Has Biden ditched the environment?
Back in 2020, candidate Joe Biden vowed to be the greenest president in the history of the United States. This was not a nod to his political coming of age – the soon-to-be octogenarian has been around the block – but rather a reference to Biden’s super ambitious climate agenda.
Fast forward 15 months, and Biden, facing an unprecedented energy crisis, has been accused of doing an about-face on climate, veering into drill, baby, drill territory to encourage more oil production to boost dwindling global supplies.
Promises made, (some) promises kept. Focused on uniting a divided Democratic Party upon taking office, Biden vowed to go big on climate change mitigation. He followed through immediately with a series of executive orders, first rejoining the Paris Climate Accords ditched by his predecessor, realigning the US with nearly 200 countries that agreed to cooperate on keeping global warming levels below 2 degrees Celsius.
Biden also abandoned the Keystone XL Pipeline that would have pumped oil from Alberta, Canada, to the Texas Gulf. His friend next door, Canadian PM Justin Trudeau, had seen the writing on the wall but was still stung by the move. Importantly, the decision successfully appeased the left flank of the Democratic Party.
What’s more, while campaigning for the presidency, Biden said there would be “no more drilling” on public lands in a bid to curb fossil fuel extraction and achieve his goal of halving carbon emissions from 2005 levels by the end of the decade.
Enter Putin. Even before February 24, Biden was facing a series of political crises — COVID and the culture wars, inflation, immigration woes — that were hurting his poll numbers. But then Putin pummeled Ukraine, sending the global energy industry into a tailspin and further threatening Biden’s already-cratering credibility at home.
Biden has since tried to pin his inflationary woes on the Kremlin, using the pithy slogan “Putin’s Price Hike” to suggest that rising gas and food prices are an inevitable result of Russian aggression. But Americans remember that prices already started rising last year, so many aren’t buying it.
Desperate times. As oil and gas prices surged, an increasingly desperate Biden has appeared to flip-flop on some of his climate pledges. Crucially, his administration is opening up federal lands across nine states for oil and gas drilling, the first such move since Biden took office.
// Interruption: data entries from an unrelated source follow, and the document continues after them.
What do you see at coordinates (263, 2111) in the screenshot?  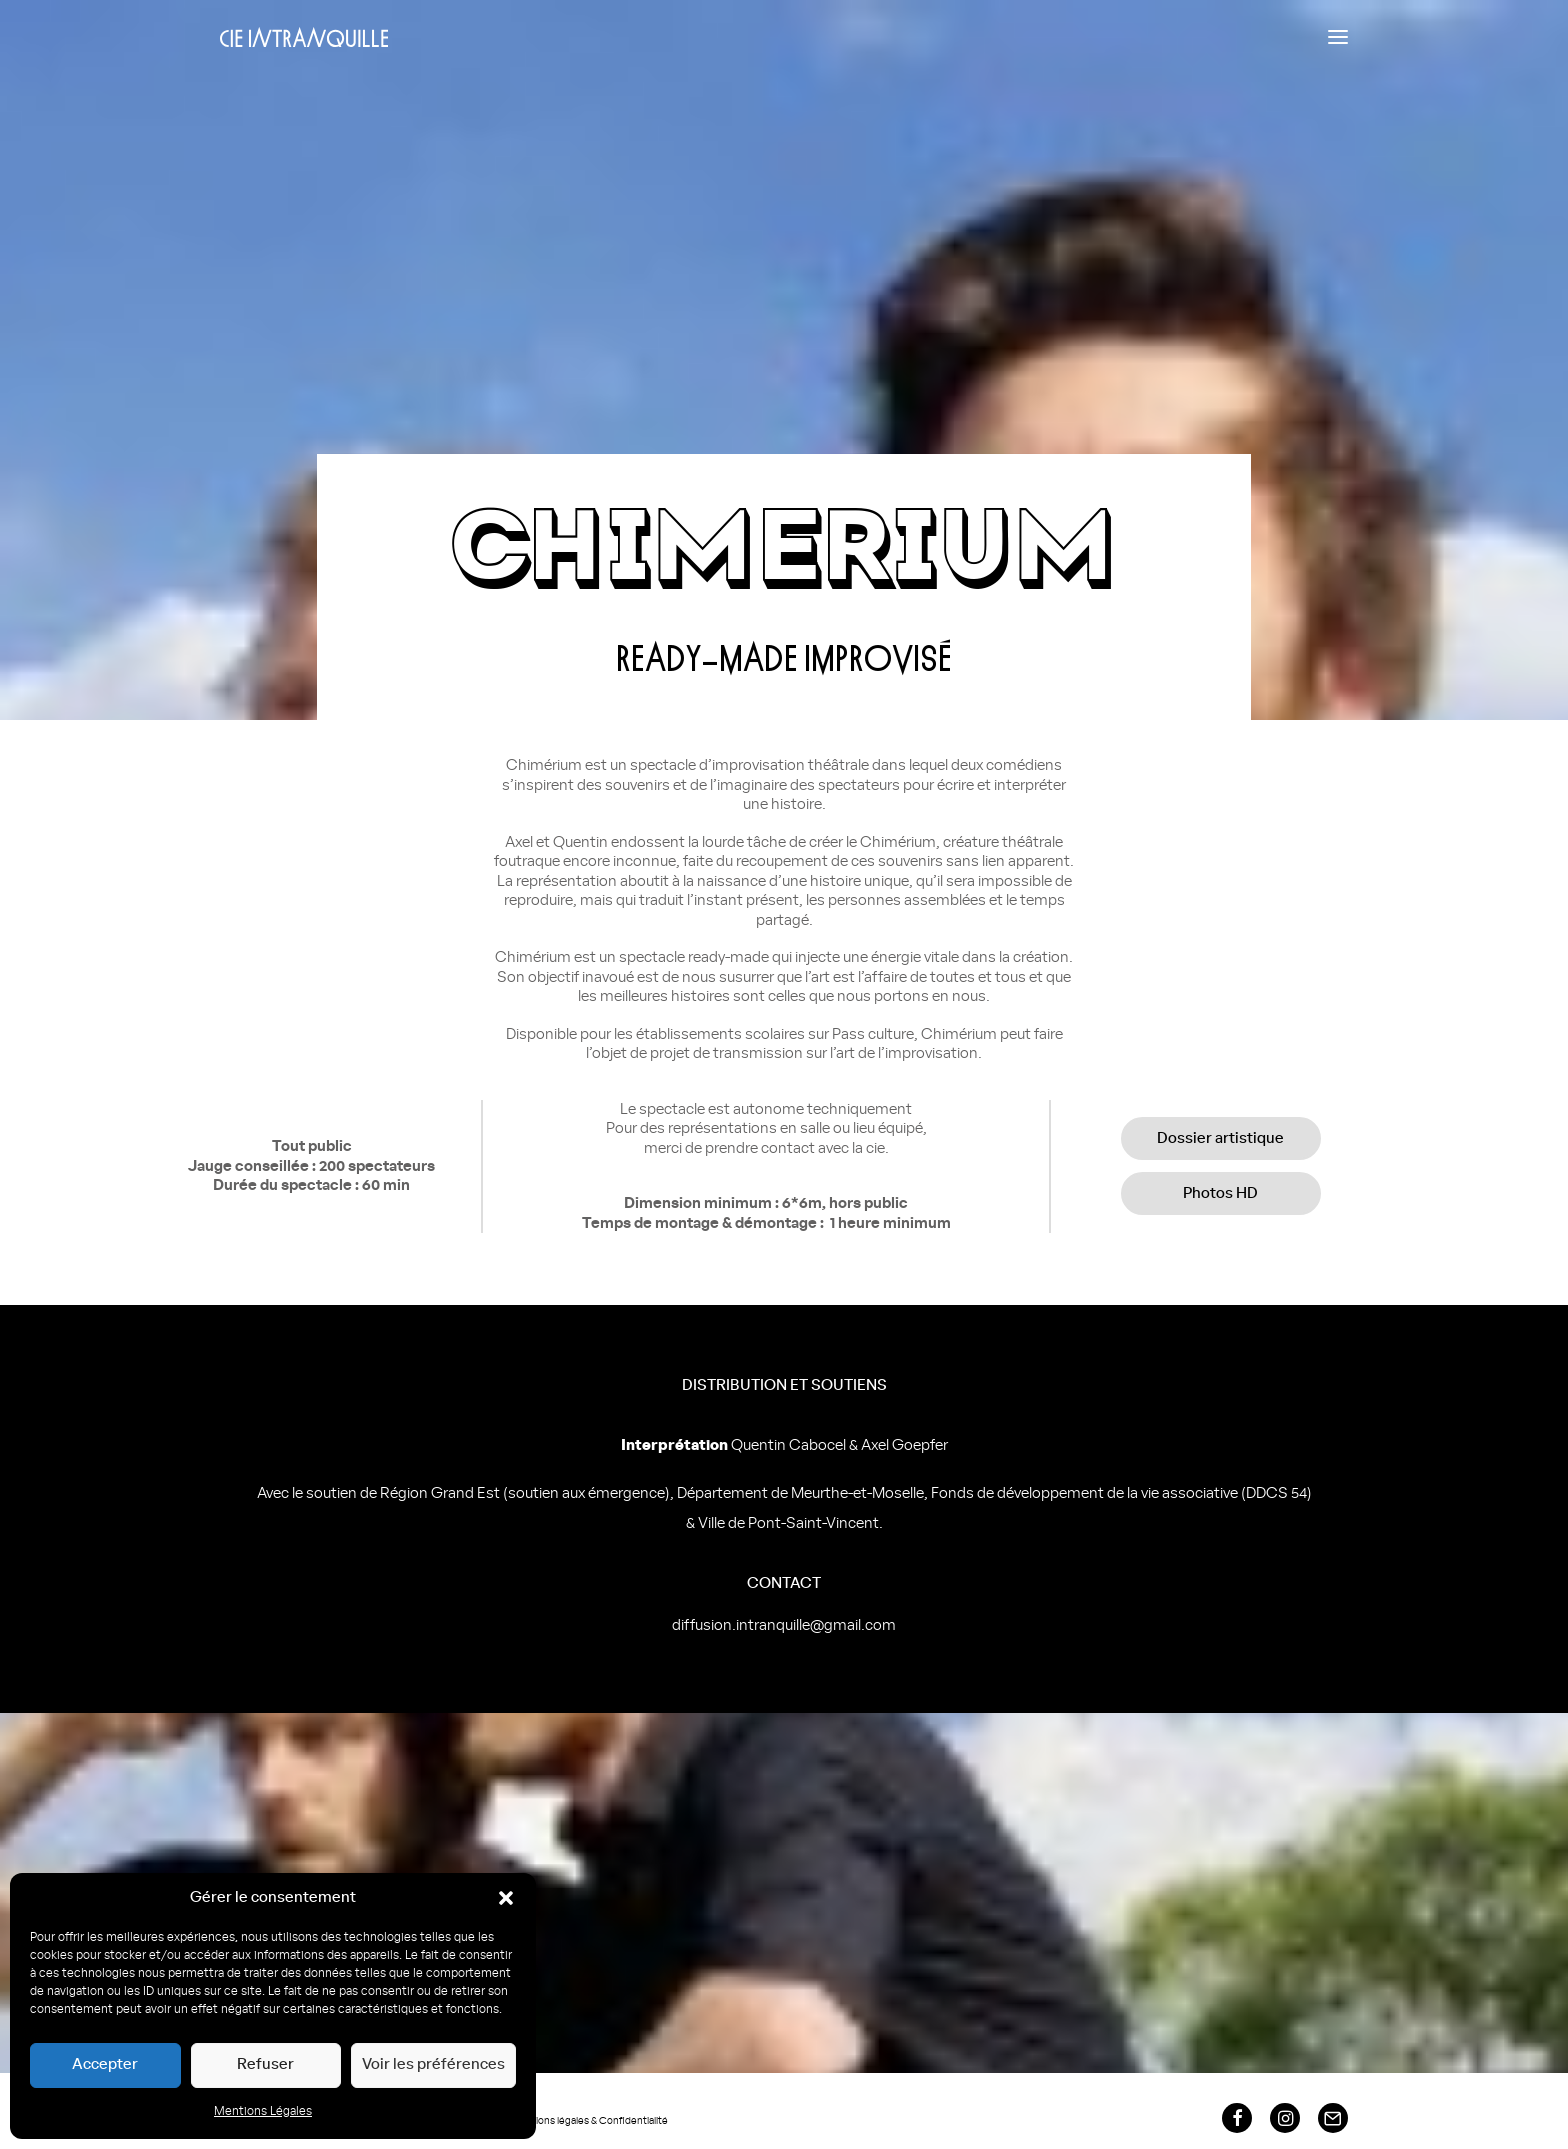 I see `Mentions Légales` at bounding box center [263, 2111].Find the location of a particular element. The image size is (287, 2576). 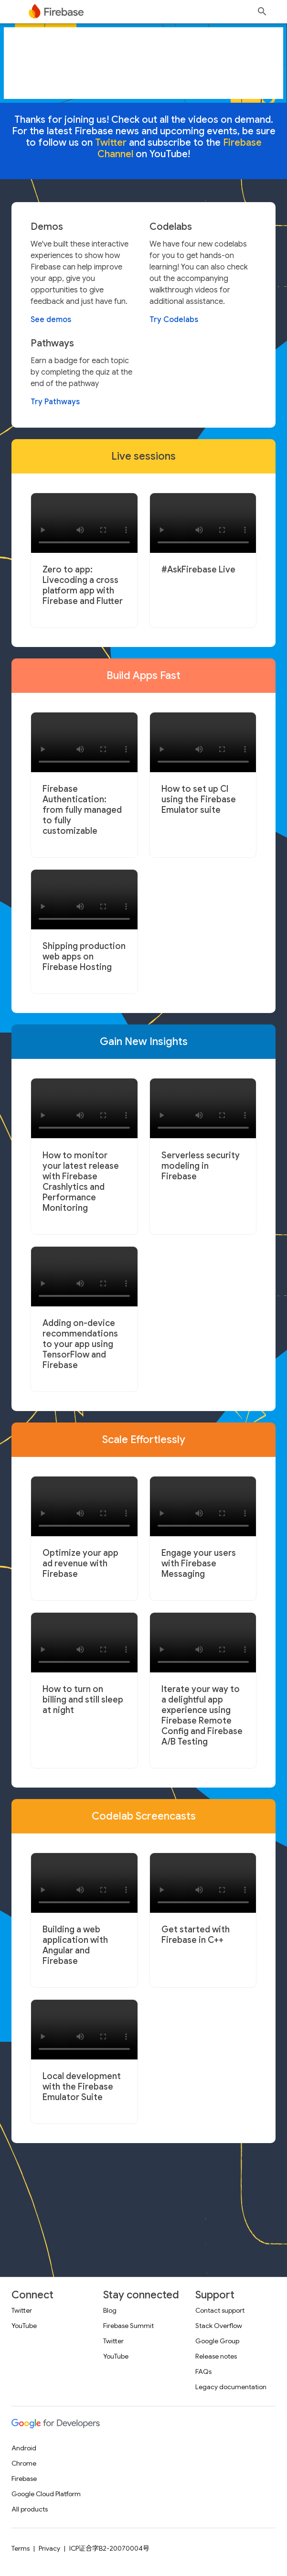

Codelabs is located at coordinates (170, 227).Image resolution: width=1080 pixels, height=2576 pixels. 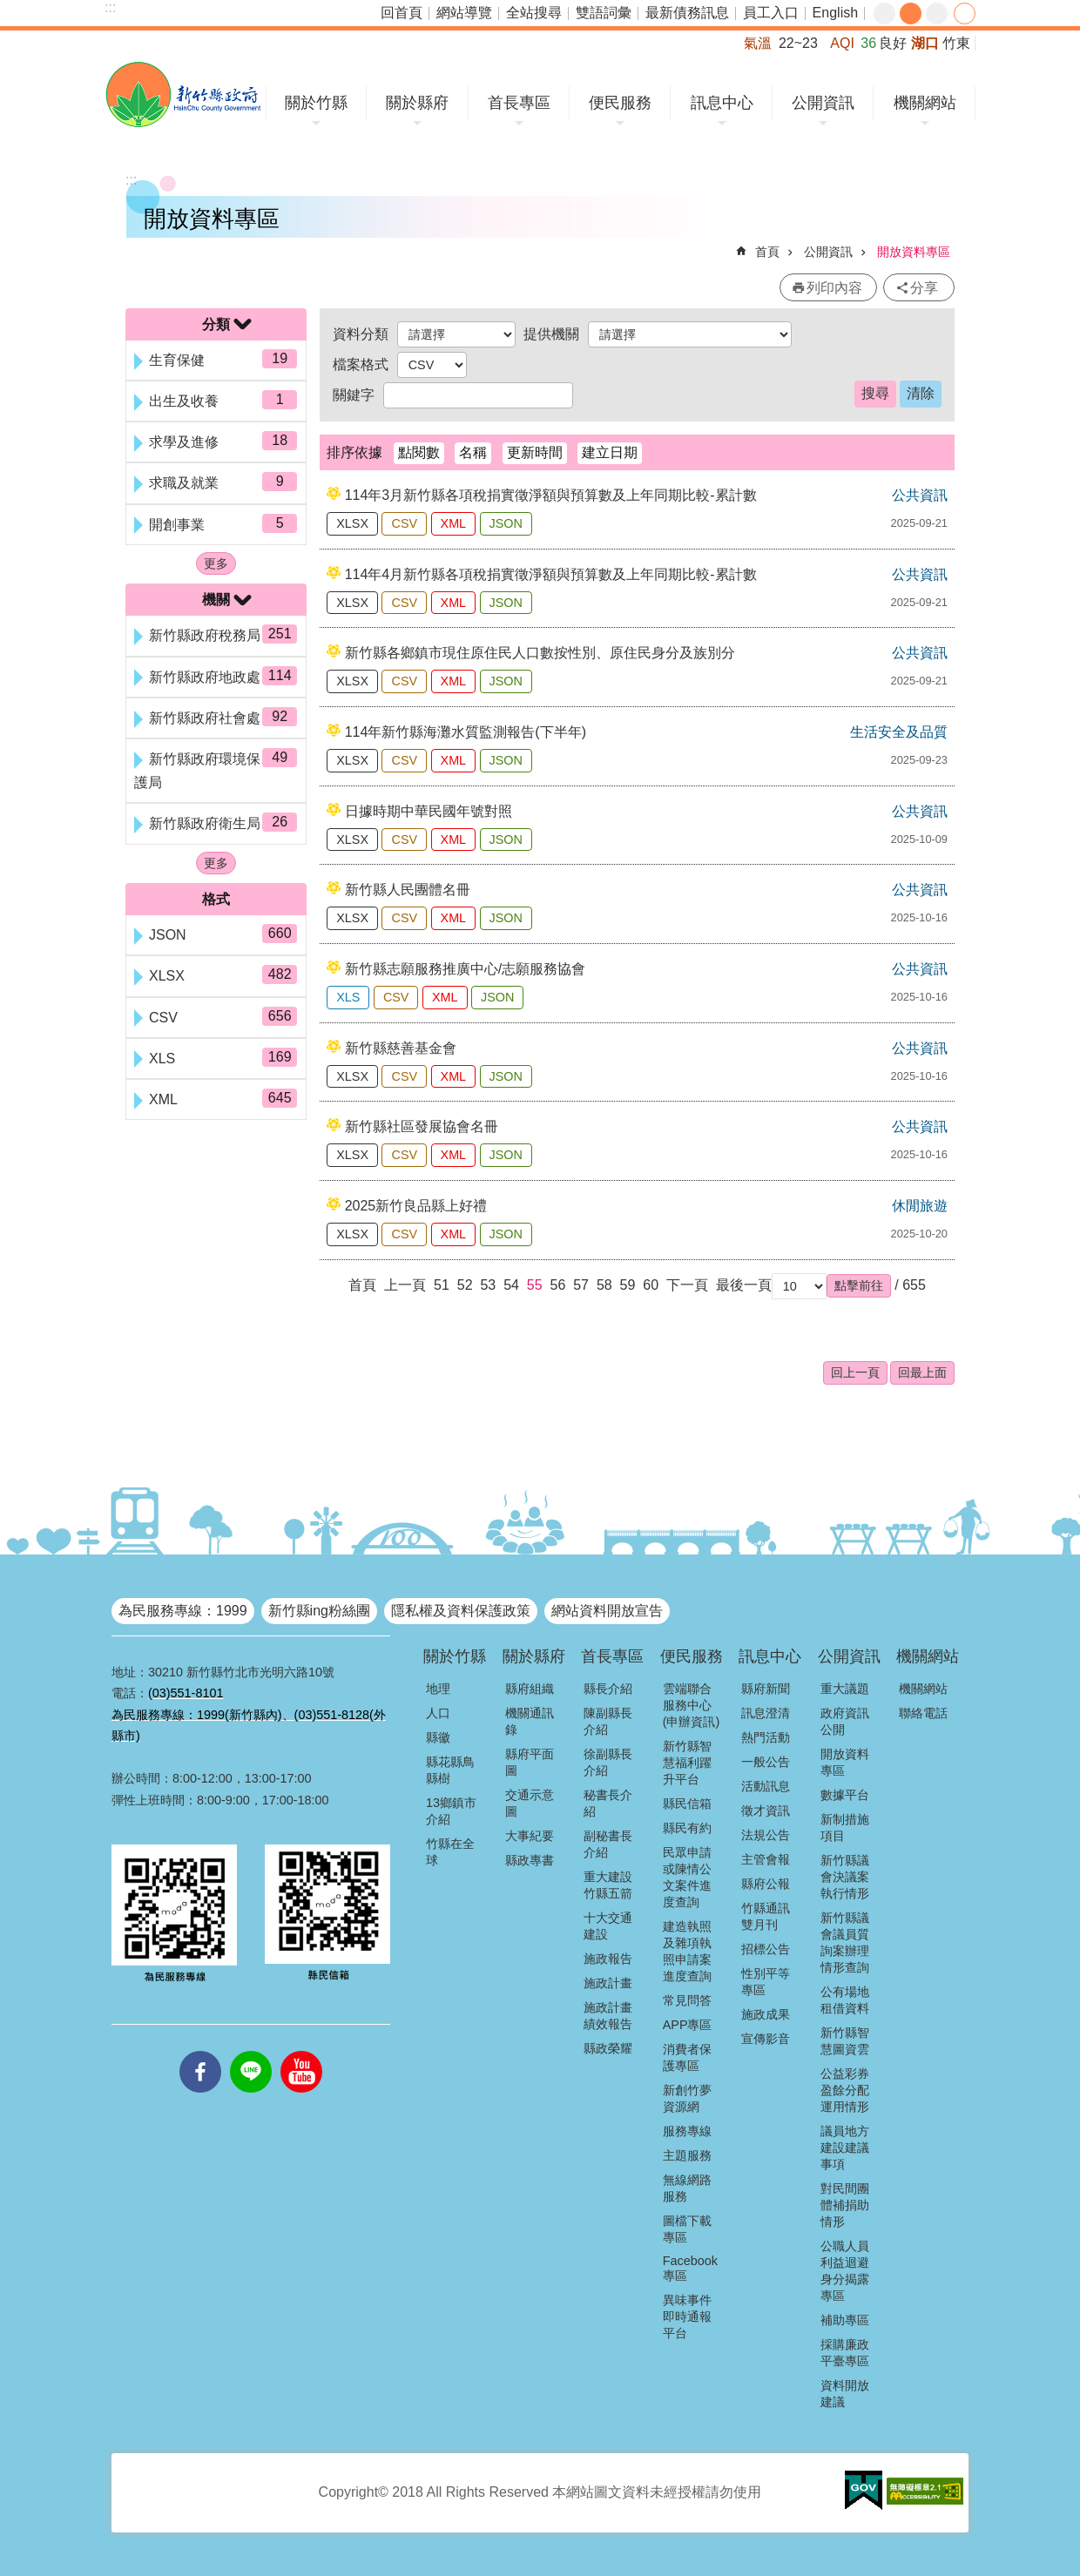 What do you see at coordinates (604, 1285) in the screenshot?
I see `58` at bounding box center [604, 1285].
The embattled president is trying to show working-class Americans – whose support he is wooing ahead of crucial midterm elections in November – that he feels their economic pain. But for another core constituency – environmentalists, many of whom reluctantly backed him – Biden’s recent move is nothing short of a betrayal.
In a bid to placate the greenies’ grumblings, Biden has upped the royalties – from 12.5% to 18.75% – that energy companies must pay when drilling on these lands.
But this strategy could prove self-defeating, disincentivizing already-skeptical energy companies concerned about the costly investment and impact on market valuation from boosting production.
So will Biden’s ploy move the needle? Eurasia Group expert Shari Friedman says this was a political reaction more than an impactful one. It was “aimed at reducing anxiety and taking action in the face of rising gas prices,” she says.
“In reality, there is not much that the Biden administration can do to reduce domestic energy prices in the near term,” Friedman says.
It is one thing to sell leases, but getting an oil rig online takes a long time. “Developers already have vast reserves of both productive and currently undeveloped fossil-fuel leases, and any leases that occur today are unlikely to produce oil for many years,” says Max Sarinsky, a senior attorney at New York University’s Institute for Policy Integrity.
“There is considerable value in curtailing fossil-fuel leasing now and preserving the option to lease or not lease in the future,” he adds.
Complicating matters further is the fact that many of Biden’s climate policies are wrapped up in the Build Back Better Act, which is now dead in the water because of Democratic holdouts. Short of getting that passed – which looks like a pipe dream – Biden is going to struggle to make major investments in emission-reduction schemes anytime soon.
Meanwhile, the president is getting an earful from some Democrats and special interest groups that say he’s reneged on promises that helped secure their backing. But given the severity of the current energy crisis, was there another way?
“I don’t think this was necessarily inevitable from the start, but it is the logical outcome of where we find ourselves,” says Director of Eurasia Group's US desk, Clayton Allen, noting the benefit of hindsight.
But Allen also points out that Biden’s hands were largely tied because of a court order banning his administration from pausing the issuance of new permits for oil and gas leases on federal lands (the litigation is ongoing).*
Western responses to Russia’s aggression have also played a role. The West’s “willingness to respond strongly has expanded the dislocations to oil supply resulting from the war,” Allen says, adding that “markets face an increasing pinch the longer the war goes on.”
Politicians often go back on their word when faced with new realities. But for Biden, who heads an extremely unwieldy Democratic Party, the main problem is that the people he needs on his side want very different things.
* This story was updated on April 29, 2022.